(Beginning of Recorded data)
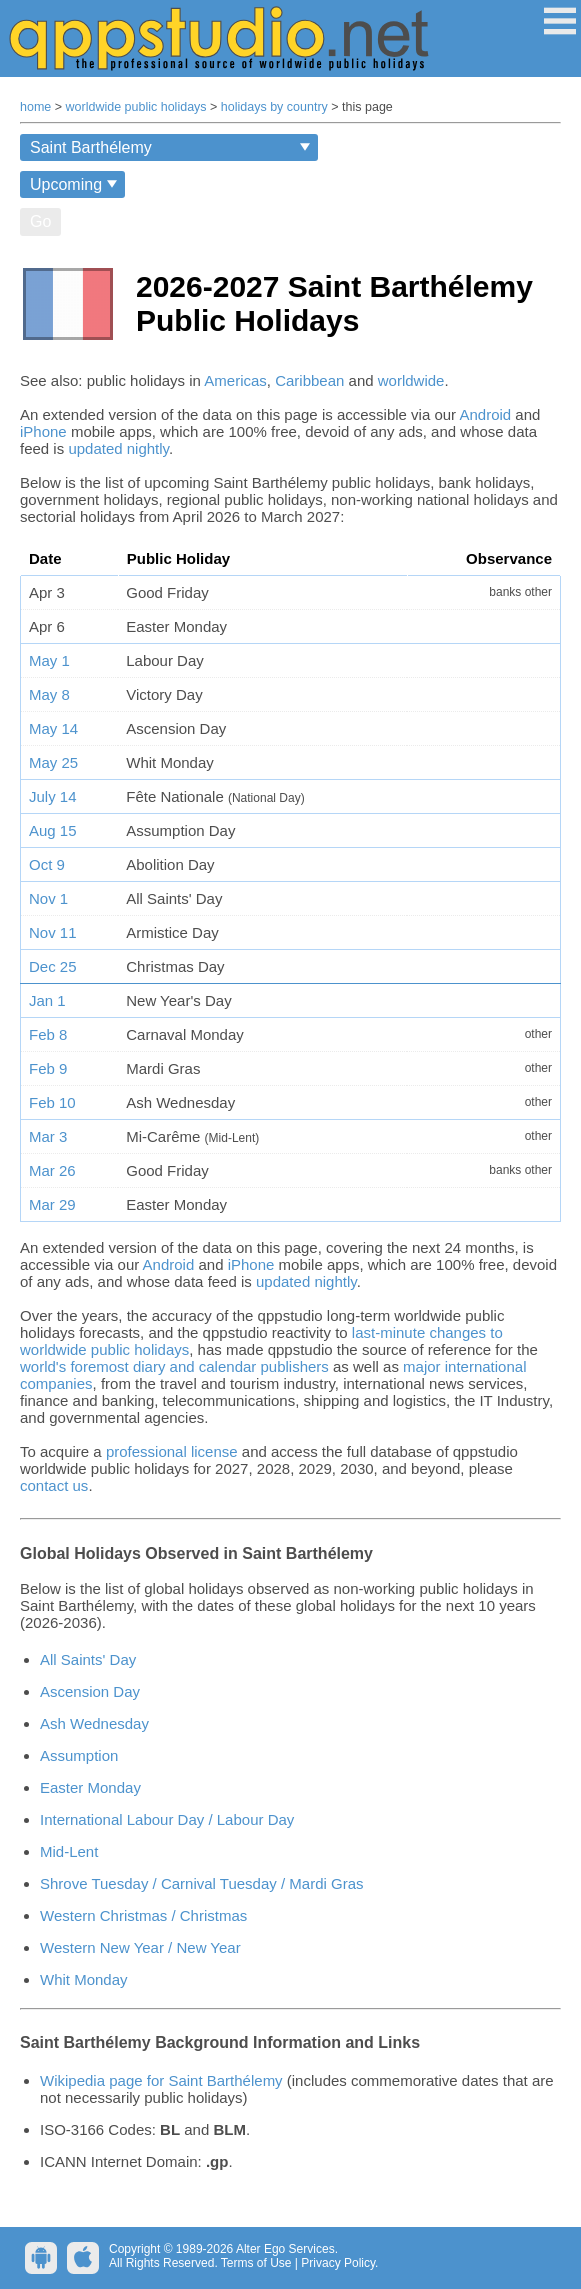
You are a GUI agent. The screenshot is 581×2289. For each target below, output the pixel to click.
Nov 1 (48, 898)
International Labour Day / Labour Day (167, 1819)
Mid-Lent (69, 1851)
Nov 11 (53, 932)
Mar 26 (52, 1170)
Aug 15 (53, 830)
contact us (54, 1485)
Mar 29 (52, 1204)
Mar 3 (48, 1136)
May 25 (53, 762)
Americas (235, 380)
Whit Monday (84, 1979)
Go (40, 221)
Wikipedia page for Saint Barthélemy (161, 2080)
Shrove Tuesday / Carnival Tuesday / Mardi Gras (201, 1883)
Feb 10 (52, 1102)
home (35, 107)
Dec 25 (53, 966)
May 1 (49, 660)
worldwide (411, 380)
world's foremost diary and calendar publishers (174, 1366)
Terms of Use (256, 2263)
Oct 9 (47, 864)
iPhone (43, 431)
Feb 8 (48, 1034)
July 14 (53, 796)
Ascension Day (90, 1691)
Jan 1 (47, 1000)
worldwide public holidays (136, 107)
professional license (172, 1451)
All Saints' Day (88, 1659)
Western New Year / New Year (140, 1947)
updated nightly (118, 448)
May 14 (53, 728)
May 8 (49, 694)
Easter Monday (90, 1787)
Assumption (79, 1755)
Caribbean (309, 380)
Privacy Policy (338, 2263)
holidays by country (274, 107)
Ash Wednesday (94, 1723)
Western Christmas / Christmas (143, 1915)
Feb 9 (48, 1068)
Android (485, 414)
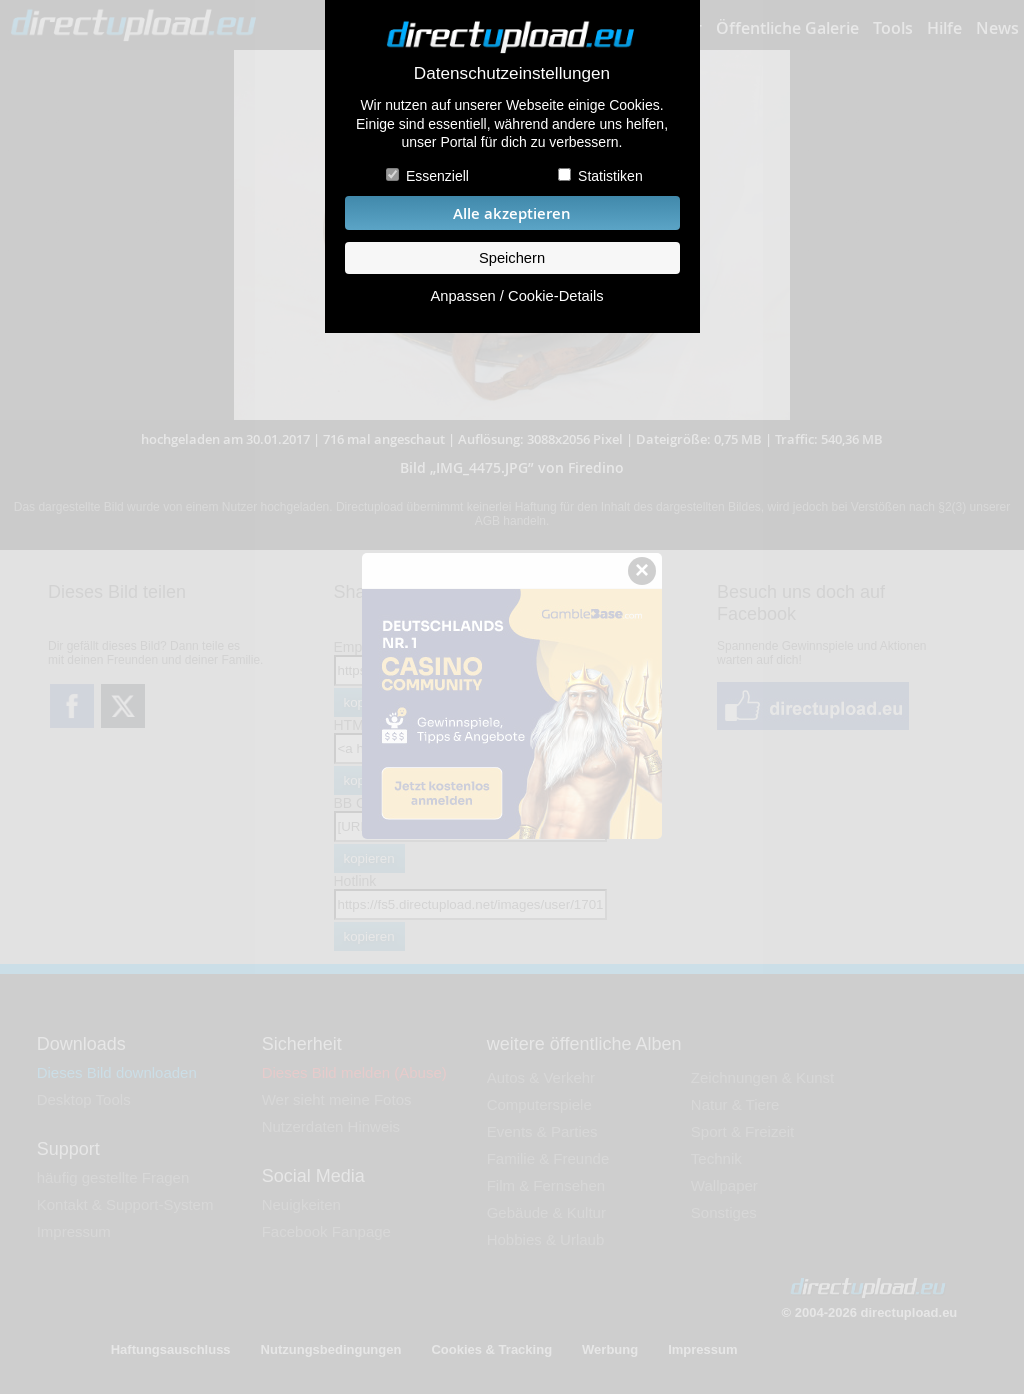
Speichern (512, 258)
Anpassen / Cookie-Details (516, 296)
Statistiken (610, 176)
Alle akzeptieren (512, 213)
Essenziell (437, 176)
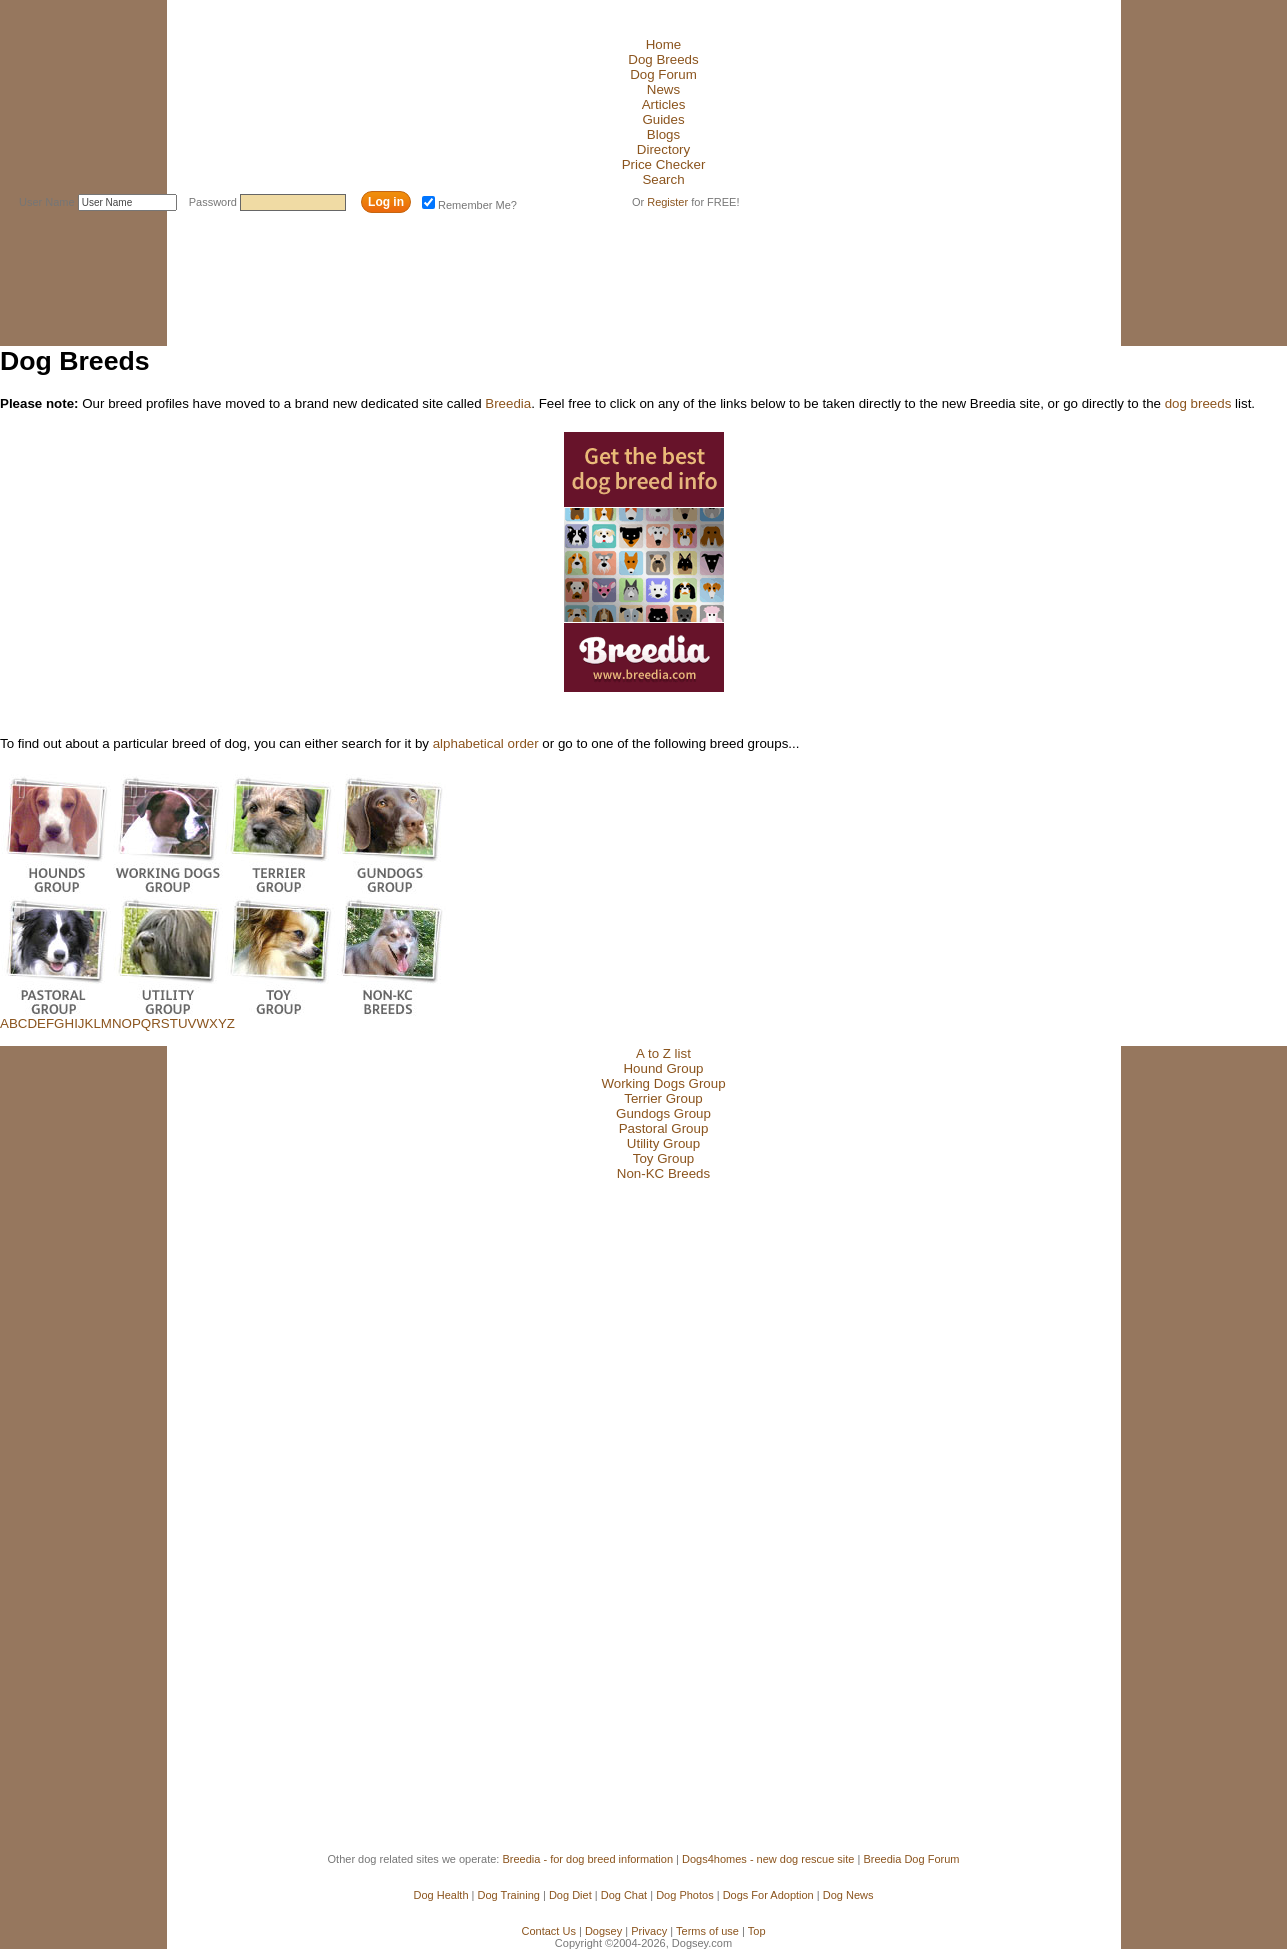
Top (757, 1931)
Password (214, 202)
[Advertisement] (365, 263)
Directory (663, 149)
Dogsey (603, 1931)
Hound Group (663, 1068)
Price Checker (664, 164)
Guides (663, 119)
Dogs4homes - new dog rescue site (768, 1859)
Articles (664, 104)
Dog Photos (684, 1895)
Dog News (848, 1895)
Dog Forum (663, 74)
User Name (48, 202)
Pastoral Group (664, 1128)
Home (664, 44)
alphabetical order (486, 743)
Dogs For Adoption (768, 1895)
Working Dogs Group (663, 1083)
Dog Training (509, 1895)
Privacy (649, 1931)
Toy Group (664, 1158)
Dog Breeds (663, 59)
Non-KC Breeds (663, 1173)
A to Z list (663, 1053)
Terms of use (707, 1931)
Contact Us (548, 1931)
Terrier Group (663, 1098)
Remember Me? (469, 205)
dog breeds (1198, 403)
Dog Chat (624, 1895)
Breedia (508, 403)
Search (663, 179)
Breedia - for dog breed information (587, 1859)
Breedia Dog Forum (911, 1859)
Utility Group (663, 1143)
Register (667, 202)
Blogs (663, 134)
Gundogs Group (663, 1113)
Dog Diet (570, 1895)
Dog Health (441, 1895)
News (663, 89)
(End of Recorded data)
▶ Work instruction
From the first line to the last, retype the entries above exactly, minus the pictures.

▶ Response to this task
You are a GUI agent. The screenshot is 581×2289. For each target below, output the pixel to click.
Nov 1 (48, 898)
International Labour Day / Labour Day (167, 1819)
Mid-Lent (69, 1851)
Nov 11 (53, 932)
Mar 26 (52, 1170)
Aug 15 (53, 830)
contact us (54, 1485)
Mar 29 (52, 1204)
Mar 3 (48, 1136)
May 25 (53, 762)
Americas (235, 380)
Whit Monday (84, 1979)
Go (40, 221)
Wikipedia page for Saint Barthélemy (161, 2080)
Shrove Tuesday / Carnival Tuesday / Mardi Gras (201, 1883)
Feb 10 (52, 1102)
home (35, 107)
Dec 25 (53, 966)
May 1 (49, 660)
worldwide (411, 380)
world's foremost diary and calendar publishers (174, 1366)
Terms of Use (256, 2263)
Oct 9 (47, 864)
iPhone (43, 431)
Feb 8 (48, 1034)
July 14 (53, 796)
Ascension Day (90, 1691)
Jan 1 (47, 1000)
worldwide public holidays (136, 107)
professional license (172, 1451)
All Saints' Day (88, 1659)
Western New Year / New Year (140, 1947)
updated nightly (118, 448)
May 14 (53, 728)
May 8 (49, 694)
Easter Monday (90, 1787)
Assumption (79, 1755)
Caribbean (309, 380)
Privacy Policy (338, 2263)
holidays by country (274, 107)
Ash Wednesday (94, 1723)
Western Christmas / Christmas (143, 1915)
Feb 9 (48, 1068)
Android (485, 414)
Speichern (512, 258)
Anpassen / Cookie-Details (516, 296)
Statistiken (610, 176)
Alle akzeptieren (512, 213)
Essenziell (437, 176)
Top (757, 1931)
Password (214, 202)
[Advertisement] (365, 263)
Directory (663, 149)
Dogsey (603, 1931)
Hound Group (663, 1068)
Price Checker (664, 164)
Guides (663, 119)
Dogs4homes - new dog rescue site (768, 1859)
Articles (664, 104)
Dog Photos (684, 1895)
Dog News (848, 1895)
Dog Forum (663, 74)
User Name (48, 202)
Pastoral Group (664, 1128)
Home (664, 44)
alphabetical order (486, 743)
Dogs For Adoption (768, 1895)
Working Dogs Group (663, 1083)
Dog Training (509, 1895)
Privacy (649, 1931)
Toy Group (664, 1158)
Dog Breeds (663, 59)
Non-KC Breeds (663, 1173)
A to Z list (663, 1053)
Terms of use (707, 1931)
Contact Us (548, 1931)
Terrier Group (663, 1098)
Remember Me? (469, 205)
dog breeds (1198, 403)
Dog Chat (624, 1895)
Breedia (508, 403)
Search (663, 179)
Breedia - for dog breed information (587, 1859)
Breedia Dog Forum (911, 1859)
Utility Group (663, 1143)
Register (667, 202)
Blogs (663, 134)
Gundogs Group (663, 1113)
Dog Diet (570, 1895)
Dog Health (441, 1895)
News (663, 89)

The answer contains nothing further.